Snap Inc., the parent company of mobile-messaging service Snapchat, has priced its initial public offering of 200 million shares at $17 per share, which is a higher price than it had originally predicted.

They first announced the pricing in a press release yesterday evening:

“Snap Inc. today announced the pricing of its initial public offering of 200,000,000 shares of Class A common stock at a price to the public of $17 per share, for a total offering size of $3,400,000,000. Snap is issuing and selling 145,000,000 shares of Class A common stock and the selling stockholders are selling an additional 55,000,000 shares of Class A common stock. The shares are expected to begin trading on the New York Stock Exchange on March 2, 2017 under the symbol SNAP.”

At 200 million shares, the company will be valued at nearly $24 billion. According to CNBC, the IPO is 12 times oversubscribed, which means there were 12 times more orders for than there were shares offered. The high price is further indication that the company is seeing greater demand than expected for its initial public offering.

Snap says its Snapchat app has a loyal user base of just over 150 million people, with 2.5 billion messages sent on a daily basis. In addition, Goldman Sachs has forecast Snap to increase its revenue fivefold by 2018. However, user growth did slow towards the end of the third quarter of 2016 and there are those that remain skeptical about how the company plans to turn its popularity into profit.

Snap’s focus seems to be on monetizing its users through advertising. It has directed significant time and investment into working with media partners - including The Washington Post, Buzzfeed, Mashable and Sky Sports - to deliver news and entertainment in the ‘Discover’ tab.

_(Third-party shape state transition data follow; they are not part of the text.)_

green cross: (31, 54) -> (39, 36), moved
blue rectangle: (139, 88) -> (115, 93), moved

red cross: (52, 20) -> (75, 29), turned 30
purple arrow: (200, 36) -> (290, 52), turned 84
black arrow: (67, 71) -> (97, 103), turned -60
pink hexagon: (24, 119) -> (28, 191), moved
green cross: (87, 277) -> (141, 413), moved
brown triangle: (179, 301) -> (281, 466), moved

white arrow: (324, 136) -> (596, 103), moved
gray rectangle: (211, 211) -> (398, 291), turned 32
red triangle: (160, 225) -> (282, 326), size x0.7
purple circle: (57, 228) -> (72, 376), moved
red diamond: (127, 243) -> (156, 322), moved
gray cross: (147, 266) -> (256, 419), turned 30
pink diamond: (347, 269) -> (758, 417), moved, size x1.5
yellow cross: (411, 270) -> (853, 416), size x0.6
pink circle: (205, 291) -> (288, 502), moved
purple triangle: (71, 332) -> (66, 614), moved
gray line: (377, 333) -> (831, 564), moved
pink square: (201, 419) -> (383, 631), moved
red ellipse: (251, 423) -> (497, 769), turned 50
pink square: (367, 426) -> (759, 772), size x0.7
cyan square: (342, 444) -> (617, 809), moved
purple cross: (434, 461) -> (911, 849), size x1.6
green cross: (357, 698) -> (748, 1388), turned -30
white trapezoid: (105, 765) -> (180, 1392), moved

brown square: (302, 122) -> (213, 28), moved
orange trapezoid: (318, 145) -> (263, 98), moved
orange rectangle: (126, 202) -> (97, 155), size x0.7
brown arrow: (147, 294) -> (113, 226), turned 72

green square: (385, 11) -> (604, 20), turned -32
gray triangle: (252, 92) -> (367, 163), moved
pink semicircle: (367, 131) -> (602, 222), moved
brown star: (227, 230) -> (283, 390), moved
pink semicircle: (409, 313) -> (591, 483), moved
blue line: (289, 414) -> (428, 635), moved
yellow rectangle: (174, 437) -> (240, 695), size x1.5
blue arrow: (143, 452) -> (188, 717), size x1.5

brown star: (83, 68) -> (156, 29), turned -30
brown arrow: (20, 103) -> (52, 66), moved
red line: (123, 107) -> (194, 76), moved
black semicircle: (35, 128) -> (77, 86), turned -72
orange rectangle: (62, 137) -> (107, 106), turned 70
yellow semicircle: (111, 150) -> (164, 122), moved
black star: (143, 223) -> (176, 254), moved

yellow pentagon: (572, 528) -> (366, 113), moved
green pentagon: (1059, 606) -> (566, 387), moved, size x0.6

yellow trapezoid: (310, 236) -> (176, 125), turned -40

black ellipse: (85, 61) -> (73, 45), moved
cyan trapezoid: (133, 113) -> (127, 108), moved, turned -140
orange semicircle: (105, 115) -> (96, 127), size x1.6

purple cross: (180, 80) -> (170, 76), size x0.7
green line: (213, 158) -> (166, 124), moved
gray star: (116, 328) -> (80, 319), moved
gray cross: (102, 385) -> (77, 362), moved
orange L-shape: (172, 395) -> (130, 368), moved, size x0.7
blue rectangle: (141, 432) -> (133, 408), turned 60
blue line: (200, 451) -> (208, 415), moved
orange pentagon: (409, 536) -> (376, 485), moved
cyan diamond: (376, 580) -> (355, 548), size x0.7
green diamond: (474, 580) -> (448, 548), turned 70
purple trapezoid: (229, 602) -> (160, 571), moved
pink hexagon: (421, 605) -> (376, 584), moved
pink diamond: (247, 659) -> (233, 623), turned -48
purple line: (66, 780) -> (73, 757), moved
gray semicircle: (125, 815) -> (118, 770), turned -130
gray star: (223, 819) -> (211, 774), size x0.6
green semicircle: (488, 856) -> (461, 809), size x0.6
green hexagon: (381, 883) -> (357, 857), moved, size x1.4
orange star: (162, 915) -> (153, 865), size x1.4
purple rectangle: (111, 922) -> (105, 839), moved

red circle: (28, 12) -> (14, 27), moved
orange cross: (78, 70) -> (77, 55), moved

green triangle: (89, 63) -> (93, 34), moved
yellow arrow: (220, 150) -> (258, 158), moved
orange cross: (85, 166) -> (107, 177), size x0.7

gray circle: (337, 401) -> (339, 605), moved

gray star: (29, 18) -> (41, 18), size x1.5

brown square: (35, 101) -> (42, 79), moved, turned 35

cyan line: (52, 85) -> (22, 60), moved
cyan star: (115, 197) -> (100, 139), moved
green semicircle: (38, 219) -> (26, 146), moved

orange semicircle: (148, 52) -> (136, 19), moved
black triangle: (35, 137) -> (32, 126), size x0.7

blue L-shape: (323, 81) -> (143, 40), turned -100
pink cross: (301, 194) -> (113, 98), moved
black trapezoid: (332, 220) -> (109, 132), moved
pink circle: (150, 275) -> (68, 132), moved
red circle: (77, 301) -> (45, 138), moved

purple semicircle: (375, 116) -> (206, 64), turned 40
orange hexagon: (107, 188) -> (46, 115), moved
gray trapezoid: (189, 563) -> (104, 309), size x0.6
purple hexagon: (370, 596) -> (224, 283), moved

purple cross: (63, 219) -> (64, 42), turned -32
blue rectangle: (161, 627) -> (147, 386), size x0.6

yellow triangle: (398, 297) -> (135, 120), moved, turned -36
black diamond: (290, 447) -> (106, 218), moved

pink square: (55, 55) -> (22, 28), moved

It has received criticism for some of the decisions made in its SEC filing. For example, it defined itself as a camera company rather than a social media company. It also revealed the IPO shares will give investors no voting rights, which leaves Snap’s founders and previous investors with complete control of the company.

Despite these reservations, Snap is also one of the few new growth opportunities to hit the public market. It’s hoped the success of Snap’s IPO could breathe new life into a dormant IPO market.